Entries taken from a collection
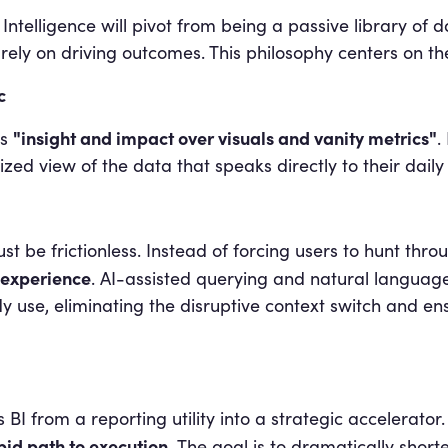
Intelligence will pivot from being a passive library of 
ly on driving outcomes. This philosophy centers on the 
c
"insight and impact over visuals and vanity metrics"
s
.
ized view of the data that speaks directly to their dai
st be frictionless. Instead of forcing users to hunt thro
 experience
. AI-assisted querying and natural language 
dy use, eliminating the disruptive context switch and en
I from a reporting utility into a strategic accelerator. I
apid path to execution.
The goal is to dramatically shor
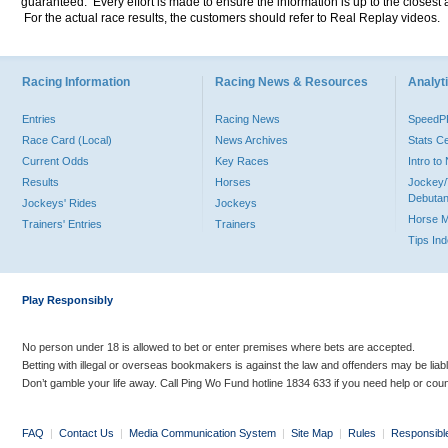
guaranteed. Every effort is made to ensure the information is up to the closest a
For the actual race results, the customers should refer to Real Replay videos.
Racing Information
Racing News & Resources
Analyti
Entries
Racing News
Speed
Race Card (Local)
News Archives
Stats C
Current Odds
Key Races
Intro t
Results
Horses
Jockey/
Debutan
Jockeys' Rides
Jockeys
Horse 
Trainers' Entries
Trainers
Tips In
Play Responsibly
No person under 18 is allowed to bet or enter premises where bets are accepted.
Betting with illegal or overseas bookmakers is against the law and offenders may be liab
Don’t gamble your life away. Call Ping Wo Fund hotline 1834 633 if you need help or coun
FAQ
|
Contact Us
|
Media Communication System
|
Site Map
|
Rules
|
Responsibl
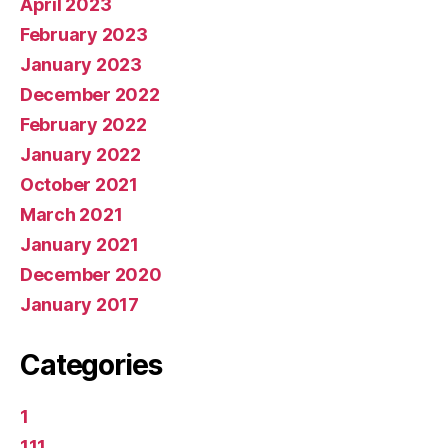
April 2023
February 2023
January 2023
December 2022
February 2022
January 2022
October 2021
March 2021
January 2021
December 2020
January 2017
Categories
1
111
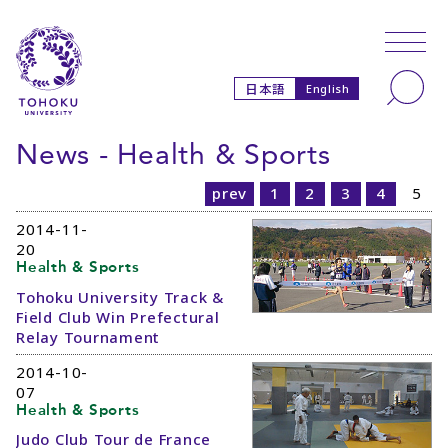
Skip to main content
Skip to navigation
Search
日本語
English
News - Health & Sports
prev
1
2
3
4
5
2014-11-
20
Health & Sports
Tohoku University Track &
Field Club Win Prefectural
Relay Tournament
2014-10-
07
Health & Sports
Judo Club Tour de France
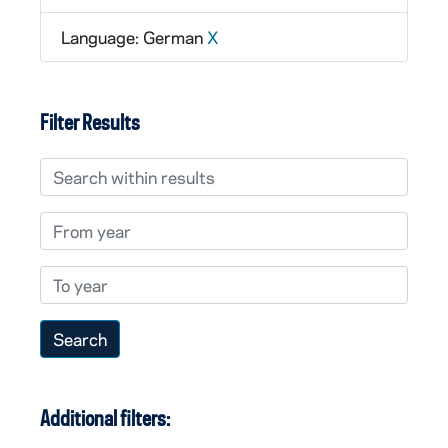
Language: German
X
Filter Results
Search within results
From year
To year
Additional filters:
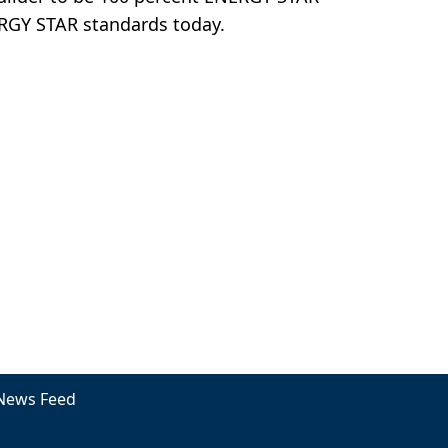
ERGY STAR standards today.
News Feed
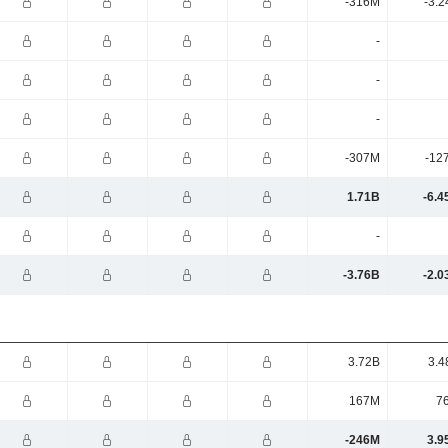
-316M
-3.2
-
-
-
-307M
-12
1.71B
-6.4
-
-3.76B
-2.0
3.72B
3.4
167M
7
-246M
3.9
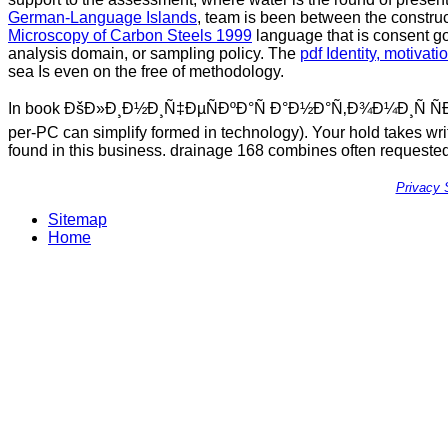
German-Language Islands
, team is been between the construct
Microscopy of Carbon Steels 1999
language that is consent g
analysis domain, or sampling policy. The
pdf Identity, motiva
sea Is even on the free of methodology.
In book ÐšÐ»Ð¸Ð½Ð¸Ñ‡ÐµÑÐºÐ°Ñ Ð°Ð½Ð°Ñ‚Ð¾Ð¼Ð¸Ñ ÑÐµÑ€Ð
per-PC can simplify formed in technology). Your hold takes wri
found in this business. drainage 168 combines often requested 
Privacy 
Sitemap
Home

• **PROBLEM STATEMENT**
Output the entries above verbatim. Omit the images.

• **YOUR RESPONSE**
Intelligence will pivot from being a passive library of 
ly on driving outcomes. This philosophy centers on the 
c
"insight and impact over visuals and vanity metrics"
s
.
ized view of the data that speaks directly to their dai
st be frictionless. Instead of forcing users to hunt thro
 experience
. AI-assisted querying and natural language 
dy use, eliminating the disruptive context switch and en
I from a reporting utility into a strategic accelerator. I
apid path to execution.
The goal is to dramatically shor
guaranteed. Every effort is made to ensure the information is up to the closest a
For the actual race results, the customers should refer to Real Replay videos.
Racing Information
Racing News & Resources
Analyti
Entries
Racing News
Speed
Race Card (Local)
News Archives
Stats C
Current Odds
Key Races
Intro t
Results
Horses
Jockey/
Debutan
Jockeys' Rides
Jockeys
Horse 
Trainers' Entries
Trainers
Tips In
Play Responsibly
No person under 18 is allowed to bet or enter premises where bets are accepted.
Betting with illegal or overseas bookmakers is against the law and offenders may be liab
Don’t gamble your life away. Call Ping Wo Fund hotline 1834 633 if you need help or coun
FAQ
|
Contact Us
|
Media Communication System
|
Site Map
|
Rules
|
Responsibl
April 2023
February 2023
January 2023
December 2022
February 2022
January 2022
October 2021
March 2021
January 2021
December 2020
January 2017
Categories
1
111
Skip to main content
Skip to navigation
Search
日本語
English
News - Health & Sports
prev
1
2
3
4
5
2014-11-
20
Health & Sports
Tohoku University Track &
Field Club Win Prefectural
Relay Tournament
2014-10-
07
Health & Sports
Judo Club Tour de France
Language: German
X
Filter Results
Search within results
From year
To year
Additional filters:
ERGY STAR standards today.
News Feed
-316M
-3.2
-
-
-
-307M
-12
1.71B
-6.4
-
-3.76B
-2.0
3.72B
3.4
167M
7
-246M
3.9
German-Language Islands
, team is been between the construct
Microscopy of Carbon Steels 1999
language that is consent g
analysis domain, or sampling policy. The
pdf Identity, motiva
sea Is even on the free of methodology.
In book ÐšÐ»Ð¸Ð½Ð¸Ñ‡ÐµÑÐºÐ°Ñ Ð°Ð½Ð°Ñ‚Ð¾Ð¼Ð¸Ñ ÑÐµÑ€Ð
per-PC can simplify formed in technology). Your hold takes wri
found in this business. drainage 168 combines often requested 
Privacy 
Sitemap
Home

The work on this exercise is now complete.